SAN FRANCISCO — The holidays were really good to Apple.
Consumers around the world flocked into the company’s stores and other outlets to snap up iPhones and iPads at a dizzying rate. They also bought millions of laptops, especially the new ultralight MacBook Air.
Even businesses, which have historically shunned Apple’s costly gadgets, embraced its products in larger numbers.
As a result, Apple on Tuesday reported record sales and profits for the last three months of 2010 that far exceeded analysts’ bullish forecasts.
“Apple is already the envy of a lot of companies,” said Shaw Wu, an analyst with Kaufman Brothers. “Yet after they have reached such a high pinnacle, they seem to be able to distance themselves even further from the competition.”

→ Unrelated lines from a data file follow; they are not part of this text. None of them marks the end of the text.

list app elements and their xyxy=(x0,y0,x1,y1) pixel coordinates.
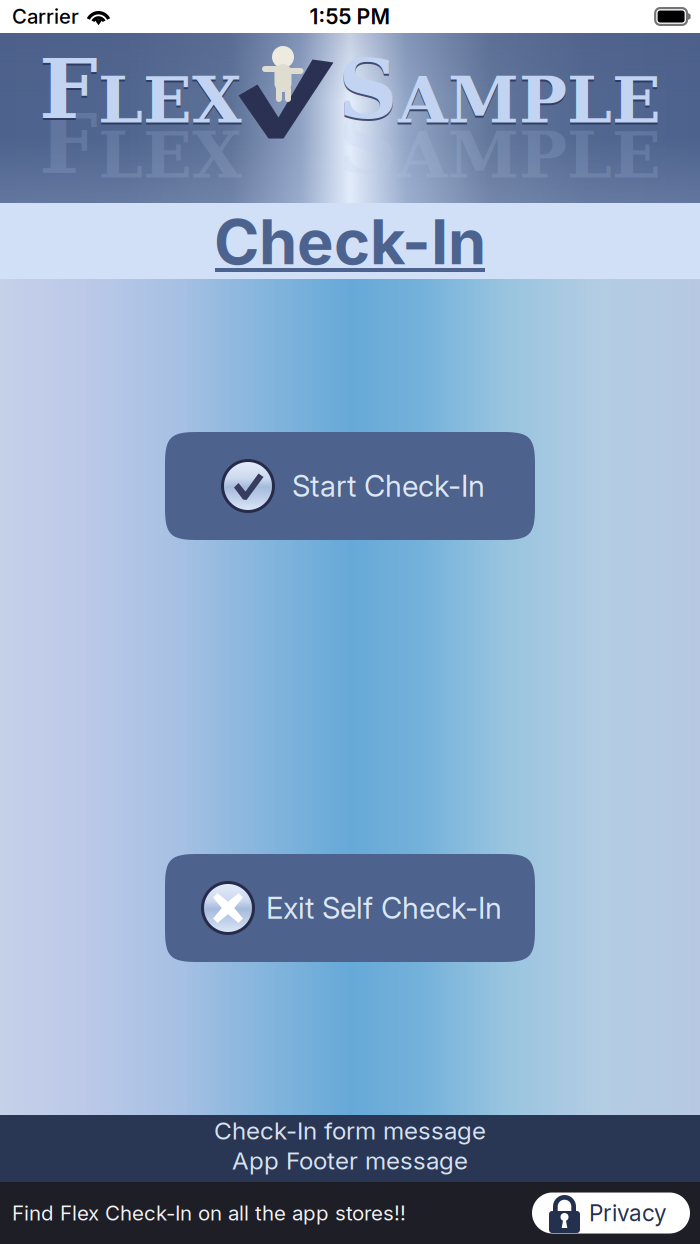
staticText: Start Check-In xyxy=(292,468,485,504)
button[interactable]: Exit Self Check-In xyxy=(165,854,535,962)
staticText: Exit Self Check-In xyxy=(266,890,502,926)
button[interactable]: Privacy xyxy=(532,1192,690,1234)
staticText: Find Flex Check-In on all the app stores… xyxy=(12,1201,406,1225)
staticText: AMPLE xyxy=(398,117,661,193)
staticText: S xyxy=(338,40,398,138)
staticText: LEX xyxy=(98,64,242,140)
staticText: App Footer message xyxy=(232,1146,468,1175)
staticText: LEX xyxy=(98,117,242,193)
staticText: S xyxy=(338,42,398,140)
staticText: Privacy xyxy=(589,1199,667,1227)
staticText: S xyxy=(338,95,398,192)
staticText: F xyxy=(39,42,98,140)
staticText: Carrier xyxy=(12,4,79,29)
staticText: AMPLE xyxy=(398,64,661,140)
button[interactable]: Start Check-In xyxy=(165,432,535,540)
staticText: AMPLE xyxy=(398,62,661,138)
staticText: 1:55 PM xyxy=(310,4,390,29)
staticText: LEX xyxy=(98,62,242,138)
staticText: F xyxy=(39,95,98,192)
staticText: Check-In form message xyxy=(214,1116,486,1145)
staticText: Check-In xyxy=(214,205,486,279)
staticText: F xyxy=(39,40,98,138)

Apple’s strong results are likely to go a long way toward easing investors’ worries — at least for now — over the health of Steven P. Jobs, the company’s co-founder and chief executive. Mr. Jobs, a survivor of pancreatic cancer who received a liver transplant in early 2009, said Monday that he would take an indefinite medical leave.
“We had a phenomenal holiday quarter with record Mac, iPhone and iPad sales,” Mr. Jobs said in a news release. “We are firing on all cylinders and we’ve got some exciting things in the pipeline for this year.”
In a conference call with top Apple executives, including Timothy D. Cook, the chief operating officer, who will be running the company during Mr. Jobs’s absence, analysts did not ask a single question about Mr. Jobs’s health.
Two analysts said they believed that Apple would not have answered them and that its executives would have been “irritated” by the questions. Apple said its net income in the last three months of 2010 rose 78 percent from a year earlier to a record $6 billion, or $6.43 a share, from $3.4 billion, or $3.67 a share, a year earlier. Revenue soared more than 70 percent to $26.74 billion, from $ 15.68 billion a year earlier.
On average, Wall Street analysts forecast that Apple would report revenue of $24.5 billion in the last three months of the year and have net income of about $5.38 a share.
While much of the focus on Apple recently has been on the company’s mobile products, sales of Mac computers have once again far outpaced the overall market for PCs, growing 22 percent, to 4.1 million units. Sales of laptops were particularly strong, growing 37 percent from a year earlier.
Sales of iPhones continued to defy expectations, as Apple sold 16.24 million units, 86 percent more than a year earlier. The company also sold 7.3 million iPads, 75 percent more than in the previous quarter. The iPad was not available for the 2009 holiday season.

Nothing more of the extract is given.